Si los precios se han disparado es porque el grueso de la oferta de estos bienes procede
de un grupo de productores y países, que en esta coyuntura ven la oportunidad de
obtener ganancias extraordinarias y reforzar su posición.
La tendencia al aumento de la producción y productividad agraria a escala global
ha sido ininterrumpida en los últimos cincuenta años, así que no obstante la retracción
de las reservas de cereales, la FAO sostiene que se podría alimentar hasta 12 billones de
personas en el futuro. “La producción mundial de grano en 2007/2008 está estimada en
2108 millones de toneladas: un crecimiento de 4,7 por ciento comparado a la del
2006/2007. Esto supera bastante la media de crecimiento del 2,0 por ciento en la pasada
década.” Otra prueba de que esos alimentos existen, es el afán de organismos como el
BM por otorgar préstamos a los países subdesarrollados para que sigan importando
alimentos, y contrarrestar el alza de los precios internos.
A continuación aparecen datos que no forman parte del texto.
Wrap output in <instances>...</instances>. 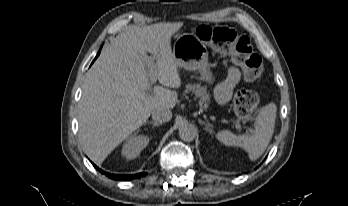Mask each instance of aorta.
Segmentation results:
<instances>
[{
  "instance_id": "obj_1",
  "label": "aorta",
  "mask_w": 348,
  "mask_h": 206,
  "mask_svg": "<svg viewBox=\"0 0 348 206\" xmlns=\"http://www.w3.org/2000/svg\"><path fill=\"white\" fill-rule=\"evenodd\" d=\"M196 136L195 127L190 123H183L179 126V137L185 142H191Z\"/></svg>"
}]
</instances>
Hay otros argumentos. Por ejemplo, que los bienes agrícolas más
comprometidos en la elaboración de biocombustibles no son los granos básicos, sino las
oleaginosas –particularmente la soja- porque es el biodiesel y no el etanol el que en este
momento recibe mayor impulso.
No podemos detenernos más en el tema, pero vale la pena señalar que la crisis
de los alimentos puede ser en poco tiempo una dura realidad si, como lo hemos hecho
hasta ahora, seguimos cediendo a la gran empresa la responsabilidad de producir
nuestros alimentos. Todavía es posible desandar el camino.